Realidade chega antes da reforma trabalhista

Os números falam por si mesmos e escancaram uma realidade. A reforma trabalhista que o governo de Luiz Inácio Lula da Silva promete para o próximo ano e que está sendo objeto de estudos por parte de uma comissão de sábios, já foi feita na prática. Por incúria de sucessivos governos, incapazes de perceber que a globalização mudou as relações trabalhistas a partir do início da década de 90, estamos agora correndo atrás de um fato consumado, na tentativa de ajustar a legislação trabalhista a uma reforma que a sociedade já fez.

Diante das dificuldades desencadeadas por um longo período de baixíssimo crescimento econômico e premidas pela insustentável carga tributária (36,5% do PIB), as empresas buscaram caminhos alternativos para fugir dos encargos sociais oriundos do registro em carteira. Resultado: o mercado de trabalho piorou, com o aumento da informalidade e a retração da renda mensal dos trabalhadores.

Essa realidade pode ser facilmente constatada com uma breve análise dos últimos números divulgados pelo IBGE. A taxa de desemprego se manteve estável em setembro (12,9%, contra 13% em agosto), mas aumentou 1,4 ponto percentual em relação a setembro de 2002, quando estava em 11,5%. No mesmo período, o número de pessoas ocupadas subiu 4,3%, o que, traduzido, re-presenta a criação de 772 mil novos postos de trabalho. Os números seriam contraditórios se não mostrassem a nova situação: desses novos postos, nada menos que 92,8% (716 mil) são sem registro em carteira de trabalho. Essa nova realidade, aliada à inflação do período, também fez despencar a renda dos trabalhadores – 14,6% em relação a setembro de 2002.

De uma vez por todas, é preciso enfrentar a nova realidade e flexibilizar a legislação. Chegamos a um ponto em que somente o governo e alguns sindicatos não percebem que a sociedade em geral – empregados e empregadores – urgem por mudanças imediatas, visando a uma verdadeira reforma trabalhista. Esta não deverá estar focada na perda de direitos trabalhistas, mas na liberdade de contratação, com o fortalecimento da terceirização e revogação imediata de um Enunciado do Tribunal Superior do Trabalho, que “veda” a terceirização em atividades fins das empresas.

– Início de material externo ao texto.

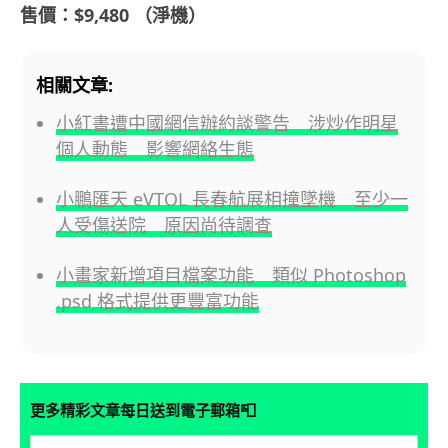
售價：$9,480 （淨機）
相關文章:
小紅書遭中國網信辦約談警告 涉炒作明星
個人動態 影響網絡生態
小鵬匯天 eVTOL 長春航展相撞墜機 至少一
人受傷送院 原因尚待調查
小畫家新增項目檔案功能 類似 Photoshop
.psd 格式提供更豐富功能
📮
更多精彩文章每日送到電子郵箱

O número de reclamações trabalhistas demonstra de forma clara que a sociedade está por si só fazendo a reforma trabalhista, mas de maneira desordenada, sem observar alguns direitos básicos do ser humano. Torna-se necessário proteger a integridade física dos trabalhadores, a saúde, o descanso, as normas de segurança. No trabalho informal, o governo deixa de arrecadar a contribuição previdenciária (INSS) e com isso acaba tendo mais prejuízo.

Precisamos entender que a sociedade mudou e já flexibilizou diretamente as relações de trabalho. Agora, cabe ao governo e ao legislador, mediante a edição de novas leis, adequar a nova realidade, já em vigor. Os trabalhadores urbanos estão cada vez mais buscando se agrupar em cooperativas para arregimentar trabalho, aumentar a renda e pagar o justo a título de tributos e encargos sociais.

Portanto, governo, Ministério do Trabalho, Ministério Público do Trabalho e a própria Justiça do Trabalho precisam estar atentos para as mudanças que a sociedade já promoveu. Não existem mais postos de trabalho com registro em carteira de trabalho. Então, torna-se necessária a regulamentação dessa nova realidade.

O aspecto social precisa estar na frente do aspecto legal. Permitir que trabalhadores e empresas tenham maior liberdade de contratação, observando patamares mínimos de segurança, levará à diminuição do desemprego e da pobreza. A sociedade está farta de reformas alheias à realidade e, na maioria das vezes, voltadas a engordar os orçamentos dos governos de plantão.

Alvaro Trevisioli

é advogado especialista em Direito do Trabalho, consultor sobre cooperativismo, em São Paulo.